■ EXERCISE BRIEF: For the word "Photo", state how many lines of the records include it, with no other text.

(Structured page parsing data)
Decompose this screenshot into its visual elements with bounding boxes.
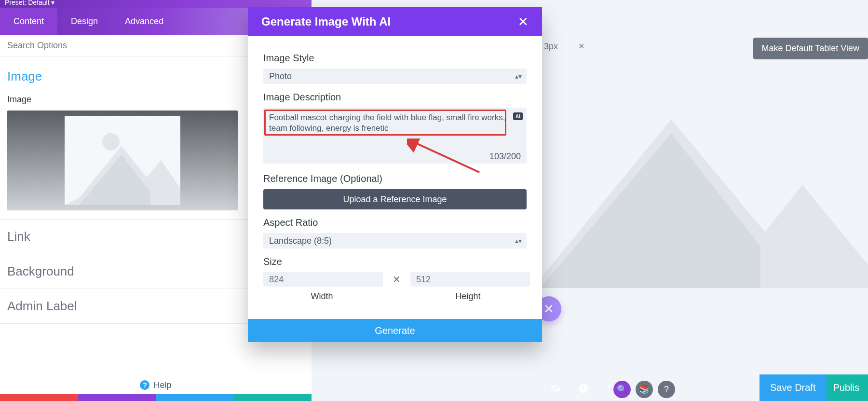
width-input[interactable] (263, 272, 383, 287)
aspect-ratio-select[interactable]: Landscape (8:5) ▴▾ (263, 233, 527, 249)
footer-undo-button[interactable] (78, 394, 156, 401)
make-default-tablet-view-button[interactable]: Make Default Tablet View (753, 38, 868, 59)
image-description-input[interactable] (263, 108, 527, 164)
history-clock-icon[interactable] (577, 382, 590, 395)
chevron-updown-icon: ▴▾ (515, 237, 522, 244)
preset-label: Preset: Default ▾ (5, 0, 55, 5)
size-label: Size (263, 256, 527, 267)
help-tooltip-icon[interactable]: ? (658, 381, 675, 398)
modal-close-button[interactable]: ✕ (518, 14, 529, 29)
tab-content[interactable]: Content (0, 8, 57, 35)
generate-image-ai-modal: Generate Image With AI ✕ Image Style Pho… (248, 7, 542, 342)
tab-advanced[interactable]: Advanced (111, 8, 177, 35)
close-icon: ✕ (518, 14, 529, 29)
image-upload-thumb[interactable] (7, 111, 238, 210)
panel-footer-actions (0, 394, 312, 401)
image-style-label: Image Style (263, 53, 527, 64)
image-placeholder-icon (65, 116, 180, 205)
close-icon: ✕ (543, 302, 554, 317)
generate-button[interactable]: Generate (248, 319, 542, 342)
viewport-tools: 🔍 📚 ? (613, 381, 675, 398)
footer-redo-button[interactable] (156, 394, 234, 401)
image-style-select[interactable]: Photo ▴▾ (263, 69, 527, 84)
footer-discard-button[interactable] (0, 394, 78, 401)
save-draft-button[interactable]: Save Draft (760, 374, 826, 401)
layers-icon[interactable]: 📚 (636, 381, 653, 398)
upload-reference-image-button[interactable]: Upload a Reference Image (263, 189, 527, 209)
chevron-updown-icon: ▴▾ (515, 73, 522, 80)
help-link[interactable]: ? Help (0, 376, 312, 394)
preset-dropdown[interactable]: Preset: Default ▾ (0, 0, 312, 8)
breakpoint-secondary-input[interactable] (585, 38, 628, 55)
description-char-count: 103/200 (489, 152, 521, 162)
modal-title: Generate Image With AI (261, 15, 391, 28)
width-sublabel: Width (263, 291, 380, 302)
modal-header: Generate Image With AI ✕ (248, 7, 542, 36)
publish-button[interactable]: Publis (827, 374, 868, 401)
height-input[interactable] (410, 272, 530, 287)
reference-image-label: Reference Image (Optional) (263, 173, 527, 184)
builder-bottom-toolbar (549, 380, 618, 397)
image-description-label: Image Description (263, 92, 527, 103)
size-labels-row: Width Height (263, 291, 527, 302)
size-inputs-row: ✕ (263, 272, 527, 287)
tab-design[interactable]: Design (57, 8, 111, 35)
modal-body: Image Style Photo ▴▾ Image Description A… (248, 36, 542, 305)
save-publish-bar: Save Draft Publis (760, 374, 868, 401)
help-icon: ? (140, 380, 149, 390)
clear-breakpoint-icon[interactable]: × (579, 41, 584, 52)
aspect-ratio-label: Aspect Ratio (263, 217, 527, 228)
help-label: Help (153, 380, 171, 390)
ai-assist-badge[interactable]: AI (513, 112, 523, 120)
footer-save-button[interactable] (234, 394, 312, 401)
zoom-search-icon[interactable]: 🔍 (613, 381, 631, 398)
aspect-ratio-value: Landscape (8:5) (269, 236, 332, 246)
image-description-wrapper: AI 103/200 (263, 108, 527, 166)
settings-gear-icon[interactable] (549, 382, 562, 395)
breakpoint-px-value[interactable]: 3px (542, 38, 584, 55)
image-style-value: Photo (269, 71, 292, 82)
svg-point-1 (102, 133, 120, 151)
canvas-image-placeholder (540, 94, 868, 286)
height-sublabel: Height (409, 291, 527, 302)
times-icon: ✕ (393, 274, 401, 285)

■ REPLY TO THE TASK: 3